Ce n'est cependant pas la crainte de la défaite qui pousse Mme Laferrière à quitter la politique municipale, elle qui occupe son poste de conseillère depuis quatre mandats et qui remporte ses élections avec des majorités confortables.
C'est plutôt la volonté de se rapprocher de ses trois enfants et de ses quatre petits-enfants qui la motive à faire ce choix.
« Comme plusieurs personnes en Outaouais, je suis arrivée dans la région parce que mon mari a eu un emploi au fédéral, à l'Agence canadienne de développement international (ACDI), précise-t-elle. Depuis sa mort survenue en même temps que mon élection l'automne dernier, tout ce qui me retient ici, ce sont mes électeurs. Je suis une personne de devoir. Les gens m'ont fait confiance. Je ne quitterai pas avant la fin de mon mandat. Ensuite, je vais quitter la région, probablement pour aller m'établir dans la région de Montréal. »
Les enfants et petits-enfants de Mme Laferrière n'habitent pas en Outaouais. Ils sont à Montréal et dans la région de Drummondville.
« Ils n'ont malheureusement pas étudié ici, dit-elle. Peut-être que si on avait eu une université qui se respectait ils seraient encore dans la région, mais ce n'est pas le cas. C'est une des raisons pourquoi je peste continuellement quant au retard de nos institutions d'enseignement. »
Denise Laferrière est arrivée dans la région en 1986. Son mari avait précédé le reste de sa famille de six mois dans la région. « Il n'avait pas encore de permanence au fédéral, raconte Mme Laferrière. Il est resté pendant six mois au motel Duvernay pendant que moi je restais avec les enfants à Trois-Rivières. »
Une fois dans la région, Mme Laferrière n'a pas tardé à s'impliquer politiquement. Elle aura été conseillère municipale dans le centre-ville pendant 16 ans après avoir fait 13 ans de politique scolaire, dont plusieurs années à titre de présidente de la Commission scolaire des Portages-de-l'Outaouais.
Un legs
La conseillère du quartier Hull-Wright souhaite laisser un legs pour son quartier. « Quelque chose qui va marquer le centre-ville », affirme-t-elle.

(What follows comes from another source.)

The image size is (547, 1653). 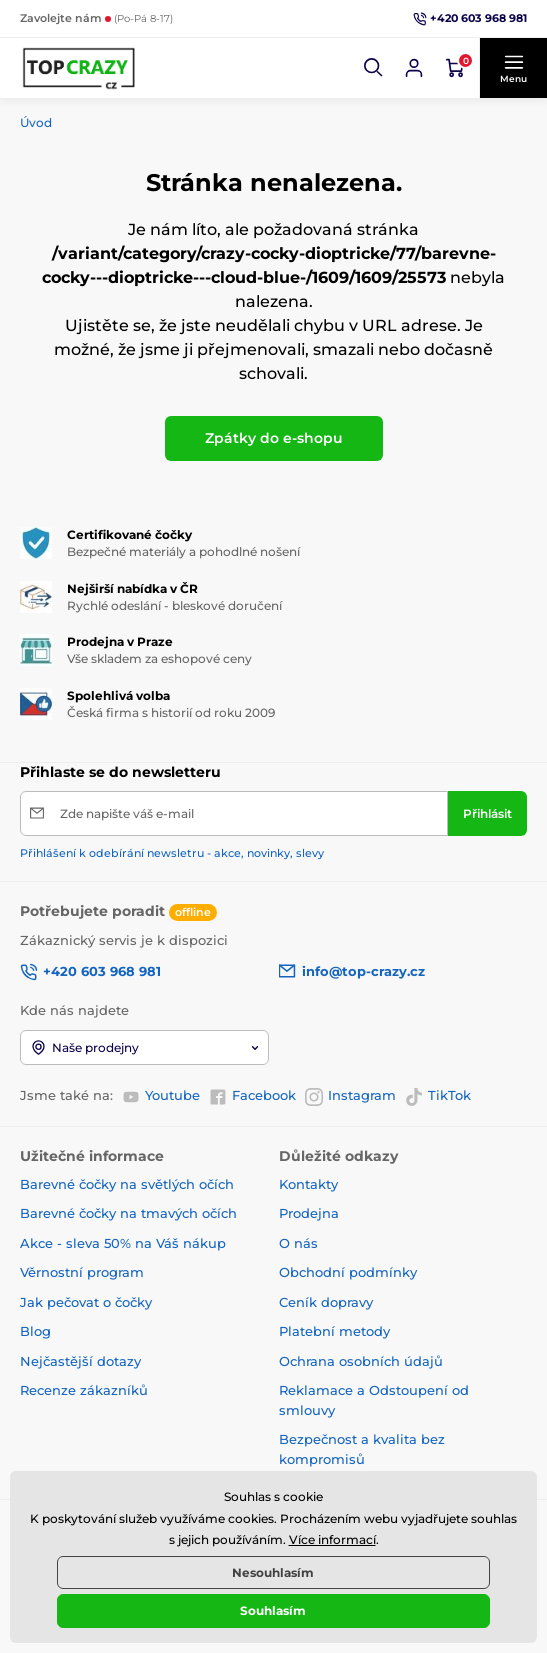 I want to click on [Přihlásit se], so click(x=414, y=68).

C'est d'ailleurs pour cette raison qu'elle refuse de lancer la serviette dans le dossier du centre multifonctionnel. « Nous avons beaucoup travaillé à démontrer que la fusion était positive pour la Ville de Gatineau, note-t-elle. J'ai hâte qu'on pense au centre-ville. Je ne veux pas me plaindre. Plusieurs choses ont été réalisées, mais là ça prend quelque chose qui marque. »

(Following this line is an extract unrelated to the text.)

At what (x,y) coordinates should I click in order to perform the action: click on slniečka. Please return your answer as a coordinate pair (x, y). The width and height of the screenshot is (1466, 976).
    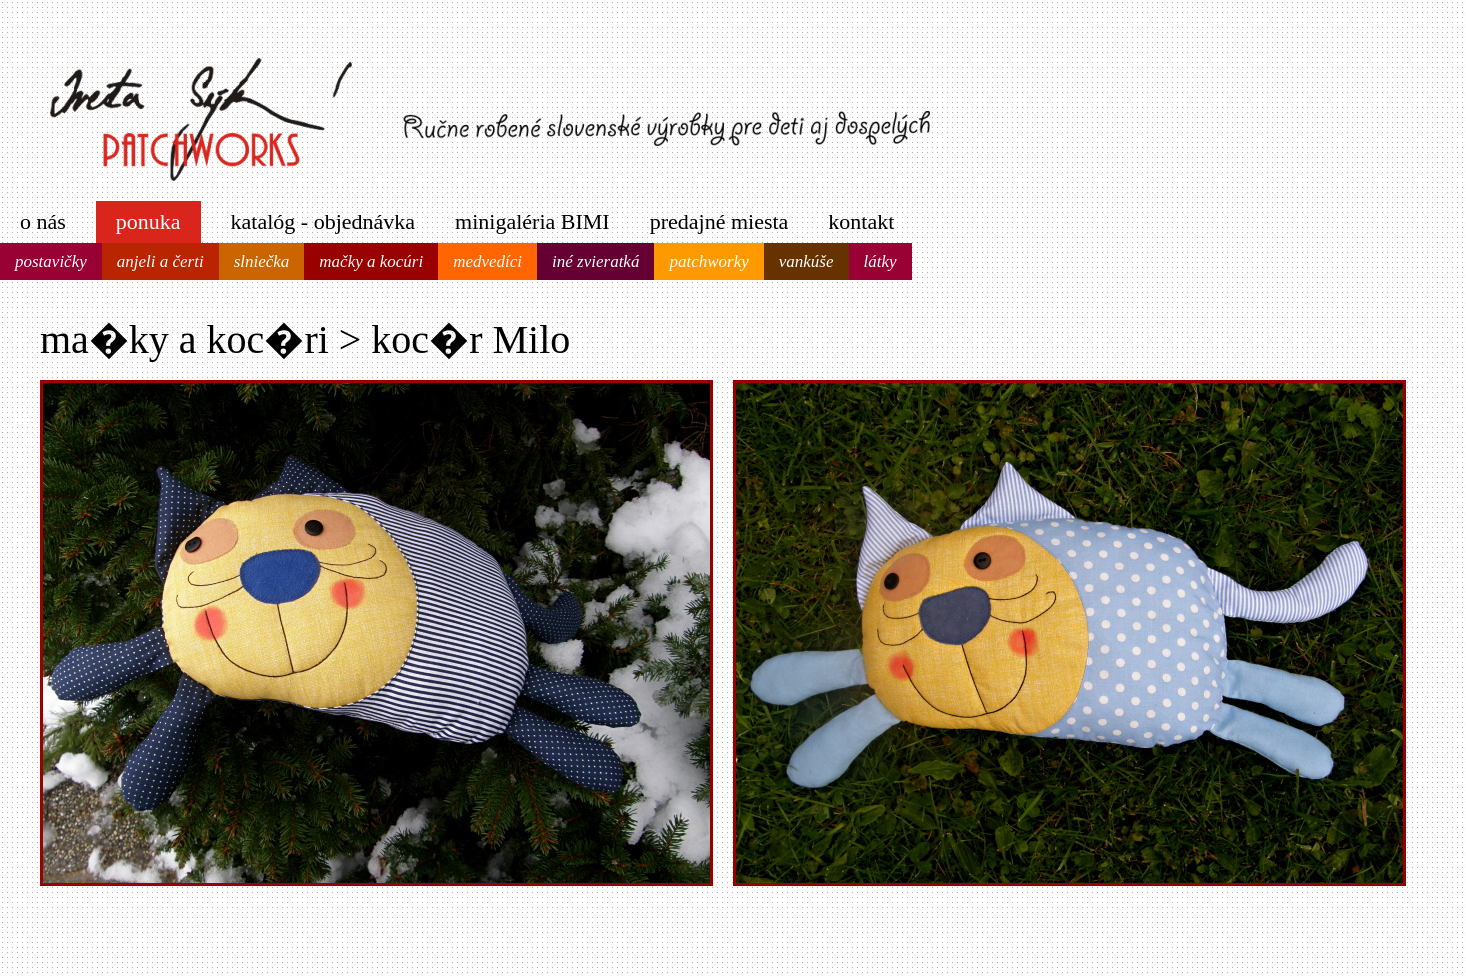     Looking at the image, I should click on (262, 261).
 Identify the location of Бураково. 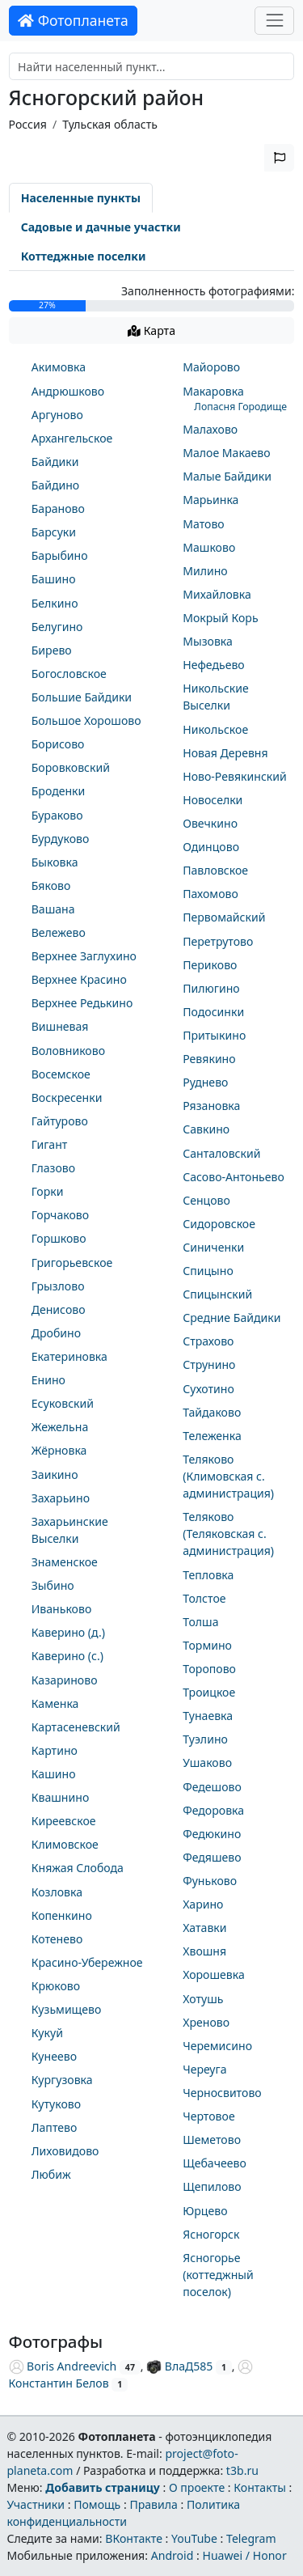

« Que ce soit le centre multifonctionnel ou le ruisseau de la Brasserie qu'il faut absolument animer et dont la qualité de l'eau doit être améliorée, mais il faut quelque chose sinon je vais quitter avec un goût amer dans la bouche. »
Remplacée par une femme ?
Celui qui voudra succéder à Mme Laferrière devra s'impliquer dans sa communauté bien avant les six mois qui précéderont la campagne électorale.
« Et comme j'annonce tout de suite que je ne serai pas de retour, ça ne prendra personne par surprise, insiste-t-elle. Je souhaite une bonne bataille électorale. Le centre-ville est si important pour la Ville de Gatineau. J'aimerais bien que ce soit une femme qui me remplace. Nous sommes si peu nombreuses autour de la table. »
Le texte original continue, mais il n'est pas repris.